* TASK MATERIAL *
◆ ◆ ◆ ◆

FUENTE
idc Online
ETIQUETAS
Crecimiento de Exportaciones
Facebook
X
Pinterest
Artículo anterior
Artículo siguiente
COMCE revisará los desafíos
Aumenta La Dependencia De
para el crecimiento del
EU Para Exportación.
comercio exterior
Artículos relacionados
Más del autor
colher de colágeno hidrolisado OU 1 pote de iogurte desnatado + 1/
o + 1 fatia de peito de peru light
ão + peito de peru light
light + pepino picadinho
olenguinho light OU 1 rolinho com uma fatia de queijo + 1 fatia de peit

◆ ◆ ◆ ◆

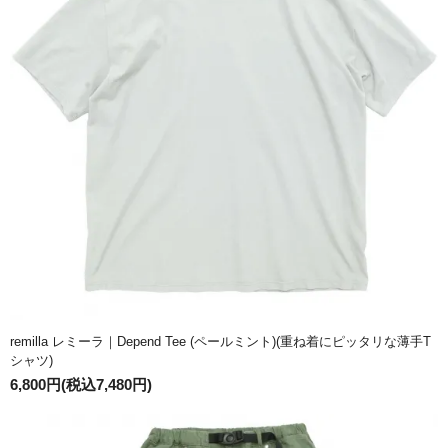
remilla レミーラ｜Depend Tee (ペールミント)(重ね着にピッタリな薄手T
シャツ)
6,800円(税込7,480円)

◆ ◆ ◆ ◆

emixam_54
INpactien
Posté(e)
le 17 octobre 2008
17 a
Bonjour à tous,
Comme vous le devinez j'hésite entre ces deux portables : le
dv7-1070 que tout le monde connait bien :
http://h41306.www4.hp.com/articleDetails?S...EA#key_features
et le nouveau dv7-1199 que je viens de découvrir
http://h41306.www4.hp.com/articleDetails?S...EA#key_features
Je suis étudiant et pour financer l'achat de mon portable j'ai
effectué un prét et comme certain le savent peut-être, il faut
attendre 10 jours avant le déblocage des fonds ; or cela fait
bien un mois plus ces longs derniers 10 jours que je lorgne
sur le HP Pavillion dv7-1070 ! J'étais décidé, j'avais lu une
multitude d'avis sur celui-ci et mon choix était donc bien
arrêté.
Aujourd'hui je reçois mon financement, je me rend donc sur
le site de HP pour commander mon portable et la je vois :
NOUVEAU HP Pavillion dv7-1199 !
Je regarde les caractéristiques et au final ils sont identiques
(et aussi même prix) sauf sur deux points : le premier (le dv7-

◆ ◆ ◆ ◆

* YOUR INSTRUCTIONS *
Your task for the entries above: copy exactly the span starting with the line with "bien un mois" and going on through the line with "(et aussi même", both lines included, and nothing else.

* RESPONSE AREA *
bien un mois plus ces longs derniers 10 jours que je lorgne
sur le HP Pavillion dv7-1070 ! J'étais décidé, j'avais lu une
multitude d'avis sur celui-ci et mon choix était donc bien
arrêté.
Aujourd'hui je reçois mon financement, je me rend donc sur
le site de HP pour commander mon portable et la je vois :
NOUVEAU HP Pavillion dv7-1199 !
Je regarde les caractéristiques et au final ils sont identiques
(et aussi même prix) sauf sur deux points : le premier (le dv7-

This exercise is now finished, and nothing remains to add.